A comunidade do 2 de julho, no centro de Salvador, rejeita o projeto da Fundação Mário Leal Ferreira de mudar o nome da localidade para Santa Tereza e, mais ainda, do termo “humanização” utilizado pelo órgão, para definir a proposta.
Foi o que ficou evidente durante a audiência pública conjunta Câmara Municipal-Assembleia Legislativa, realizada na noite dessa quinta-feira, 12, no Centro de Cultura da CMS. Demonstrando insatisfação, os representantes da área repetiram em coro: “Meu bairro é 2 de Julho”, diante da apresentação feita pela equipe técnica da autarquia, ligada à Secretaria Municipal de Desenvolvimento Urbano, Habitação e Meio Ambiente (Sedham).
Moradores e frequentadores lotaram o auditório para defender a melhoria dos serviços públicos, com a preservação da identidade do bairro, famoso pelo comércio informal. Questionaram ainda, além da mudança do nome, a falta de consulta popular, de estudo de impacto de vizinhança e de adequação ao Estatuto das Cidades.
Organizada pela vereadora Marta Rodrigues (PT), presidente da Comissão de Reparação, em parceria com a deputada Maria del Carmen (PT), coordenadora da Subcomissão Especial de Desenvolvimento Urbano da Alba, o encontro foi precedido de visita ao bairro, com a presença do relator nacional do Direito Humano à Cidade, da Plataforma Brasileira de Direitos Humanos Econômicos, Sociais, Culturais e Ambientais, Leandro Franklin Gorsdorf.
A entidade é uma articulação nacional de 36 movimentos e organizações da sociedade civil. A atividade contou, ainda, com apoio da Sociedade Brasileira de Urbanismo e do Movimento Desocupa.
Legislação ignorada
No final do debate, o relator apresentou uma radiografia preliminar, mas contundente, antecipando alguns pontos do relatório final, a ser apresentado em 30 dias.
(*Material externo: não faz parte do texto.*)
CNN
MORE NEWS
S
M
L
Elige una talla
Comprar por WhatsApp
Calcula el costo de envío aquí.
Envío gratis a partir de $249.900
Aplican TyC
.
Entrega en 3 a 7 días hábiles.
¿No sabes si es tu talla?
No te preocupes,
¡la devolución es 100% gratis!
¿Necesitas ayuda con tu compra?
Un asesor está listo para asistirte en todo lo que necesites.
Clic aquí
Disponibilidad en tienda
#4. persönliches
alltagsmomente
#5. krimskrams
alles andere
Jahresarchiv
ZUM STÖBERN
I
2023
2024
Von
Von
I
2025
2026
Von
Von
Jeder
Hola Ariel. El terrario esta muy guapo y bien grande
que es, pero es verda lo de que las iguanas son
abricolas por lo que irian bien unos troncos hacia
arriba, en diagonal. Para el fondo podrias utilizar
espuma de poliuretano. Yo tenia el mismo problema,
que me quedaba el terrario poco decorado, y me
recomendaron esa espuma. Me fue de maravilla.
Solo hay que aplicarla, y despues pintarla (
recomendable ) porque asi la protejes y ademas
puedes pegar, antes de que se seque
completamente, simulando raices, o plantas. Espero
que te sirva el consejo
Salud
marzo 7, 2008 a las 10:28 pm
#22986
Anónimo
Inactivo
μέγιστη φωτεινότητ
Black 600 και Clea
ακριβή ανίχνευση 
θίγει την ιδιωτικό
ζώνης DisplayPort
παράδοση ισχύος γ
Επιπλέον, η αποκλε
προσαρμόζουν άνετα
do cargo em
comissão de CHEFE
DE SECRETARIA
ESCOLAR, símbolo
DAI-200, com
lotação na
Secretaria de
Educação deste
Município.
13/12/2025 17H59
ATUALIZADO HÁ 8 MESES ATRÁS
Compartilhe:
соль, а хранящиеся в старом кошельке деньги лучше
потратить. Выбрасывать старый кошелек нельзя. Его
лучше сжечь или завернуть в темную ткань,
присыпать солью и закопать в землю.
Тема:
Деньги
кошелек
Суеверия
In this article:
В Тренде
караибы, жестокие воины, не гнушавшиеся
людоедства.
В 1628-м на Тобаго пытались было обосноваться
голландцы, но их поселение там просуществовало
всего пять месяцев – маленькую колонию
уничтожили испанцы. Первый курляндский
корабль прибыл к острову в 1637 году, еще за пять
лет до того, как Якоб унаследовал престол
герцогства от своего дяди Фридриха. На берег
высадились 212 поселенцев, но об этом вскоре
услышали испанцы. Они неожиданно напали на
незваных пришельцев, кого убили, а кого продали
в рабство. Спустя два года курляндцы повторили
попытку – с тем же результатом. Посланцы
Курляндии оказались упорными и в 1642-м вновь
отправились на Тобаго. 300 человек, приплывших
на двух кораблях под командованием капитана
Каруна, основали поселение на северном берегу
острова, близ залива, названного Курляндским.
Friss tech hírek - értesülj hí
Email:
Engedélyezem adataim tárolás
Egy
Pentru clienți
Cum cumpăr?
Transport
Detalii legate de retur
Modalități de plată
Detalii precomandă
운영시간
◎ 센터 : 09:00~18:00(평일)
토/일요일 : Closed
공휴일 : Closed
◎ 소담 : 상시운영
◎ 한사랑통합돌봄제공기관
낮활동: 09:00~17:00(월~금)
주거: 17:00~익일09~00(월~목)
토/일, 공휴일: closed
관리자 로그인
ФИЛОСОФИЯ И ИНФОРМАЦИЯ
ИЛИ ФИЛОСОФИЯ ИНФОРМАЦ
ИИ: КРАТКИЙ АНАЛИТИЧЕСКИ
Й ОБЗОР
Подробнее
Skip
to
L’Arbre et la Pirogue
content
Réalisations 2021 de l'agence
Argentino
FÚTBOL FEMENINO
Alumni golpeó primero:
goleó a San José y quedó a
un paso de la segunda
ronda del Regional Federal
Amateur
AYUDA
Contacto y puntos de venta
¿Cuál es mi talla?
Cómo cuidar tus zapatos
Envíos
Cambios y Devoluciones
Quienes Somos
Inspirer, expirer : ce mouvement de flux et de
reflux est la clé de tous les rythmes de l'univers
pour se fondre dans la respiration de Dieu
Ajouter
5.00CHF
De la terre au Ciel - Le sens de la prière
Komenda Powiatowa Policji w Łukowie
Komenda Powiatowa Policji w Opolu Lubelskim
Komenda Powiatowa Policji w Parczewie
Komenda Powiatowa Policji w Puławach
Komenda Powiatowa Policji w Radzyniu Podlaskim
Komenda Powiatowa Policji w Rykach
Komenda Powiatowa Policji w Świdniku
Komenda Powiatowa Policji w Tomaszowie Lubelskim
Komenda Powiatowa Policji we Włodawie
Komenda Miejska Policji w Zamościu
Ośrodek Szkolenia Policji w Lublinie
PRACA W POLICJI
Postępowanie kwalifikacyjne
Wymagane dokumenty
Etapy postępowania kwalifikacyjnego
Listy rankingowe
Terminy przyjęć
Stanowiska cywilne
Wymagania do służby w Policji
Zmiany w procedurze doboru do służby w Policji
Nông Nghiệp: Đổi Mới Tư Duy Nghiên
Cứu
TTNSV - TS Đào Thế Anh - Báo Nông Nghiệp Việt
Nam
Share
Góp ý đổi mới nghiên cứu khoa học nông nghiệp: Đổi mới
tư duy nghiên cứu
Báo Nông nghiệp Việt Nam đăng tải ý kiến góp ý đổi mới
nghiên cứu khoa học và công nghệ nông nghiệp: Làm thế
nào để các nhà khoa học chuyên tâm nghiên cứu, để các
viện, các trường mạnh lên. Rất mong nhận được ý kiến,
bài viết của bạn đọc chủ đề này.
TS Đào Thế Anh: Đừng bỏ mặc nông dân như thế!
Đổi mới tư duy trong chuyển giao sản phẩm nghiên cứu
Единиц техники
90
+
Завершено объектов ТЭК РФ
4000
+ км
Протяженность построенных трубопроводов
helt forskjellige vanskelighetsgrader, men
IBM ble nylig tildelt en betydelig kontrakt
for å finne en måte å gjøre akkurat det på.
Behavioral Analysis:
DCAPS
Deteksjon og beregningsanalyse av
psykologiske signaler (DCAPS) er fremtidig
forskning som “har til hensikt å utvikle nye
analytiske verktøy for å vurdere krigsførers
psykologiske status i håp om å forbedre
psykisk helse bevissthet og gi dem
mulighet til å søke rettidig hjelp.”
Segundo Gorsdorf, o projeto ignora as diretrizes da legislação, como PDDU e Estatuto da Cidade, bem como os direitos da população.
Ele sugeriu a formação de uma comissão de acompanhamento das ações do projeto, que deve ser apresentado no bairro e não, como foi, na Associação Comercial. “A população local não pode ser esquecida, é protagonista neste processo", defendeu.
A comunidade está preocupada com a ameaça da retirada dos moradores para dar lugar a empreendimentos de luxo. “Eles só deverão sair se quiserem, frisou o relator. A procuradora Hortênsia Pinho, do Ministério Público, deixou claro que os encaminhamentos da audiência servirão de base para processo que o órgão abrirá com o objetivo de apurar os trâmites seguidos pelo projeto.
Urbanista, Laila Mourad disse não ter dúvidas sobre o início do processo de sucateamento e especulação imobiliária há alguns anos, para desvalorizar e esvaziar o bairro e entregá-lo à iniciativa privada. Ivana Chastinet, moradora do bairro, tratou o plano da FML como um “shopping center”: “O que querem fazer não é um bairro, porque bairro tem vida”.
Historiadora e moradora do 2 de Julho, Wlamira Albuquerque foi categórica: “Não queremos ser coadjuvantes desse processo”. Coordenador do Movimento Desocupa, o arquiteto Ícaro Vilaça, frequentador assíduo do bairro, protestou: “A prova de que o projeto é comercial é que antes de ser discutido com a comunidade foi apresentado aos empresários, na Associação Comercial, e na Espanha”.
Participaram da mesa, ainda, Ubiratan Castro, representando o governo estadual; Socorro Fialho, da Sedur; Beatriz Lima, do Escritório de Referência do Centro Antigo de Salvador; a defensora pública Melina Teixeira; Maria Carmen, presidente da Associação de Moradores, e Cassilda Povoas, moradora.